Entries taken from a collection
——————

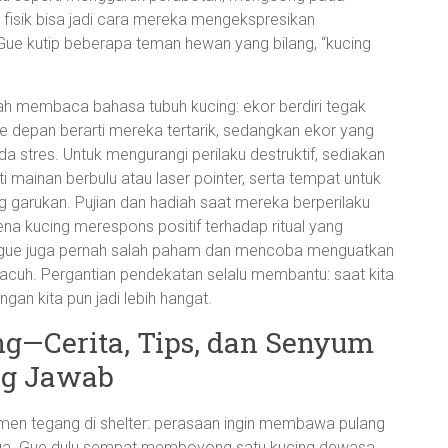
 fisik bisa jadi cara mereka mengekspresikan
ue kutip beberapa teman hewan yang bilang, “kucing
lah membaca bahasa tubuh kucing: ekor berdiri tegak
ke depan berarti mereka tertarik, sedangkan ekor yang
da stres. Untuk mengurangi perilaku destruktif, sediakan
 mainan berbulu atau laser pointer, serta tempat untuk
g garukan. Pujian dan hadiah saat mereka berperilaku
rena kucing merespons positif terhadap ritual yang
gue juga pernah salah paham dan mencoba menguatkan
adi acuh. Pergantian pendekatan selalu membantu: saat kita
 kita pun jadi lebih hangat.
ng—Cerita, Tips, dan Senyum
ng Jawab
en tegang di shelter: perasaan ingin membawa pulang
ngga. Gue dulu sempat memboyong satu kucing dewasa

——————

**Task description:** For the word "kita", count the lines of the data that contain it and state only that count.

**Output below:** 2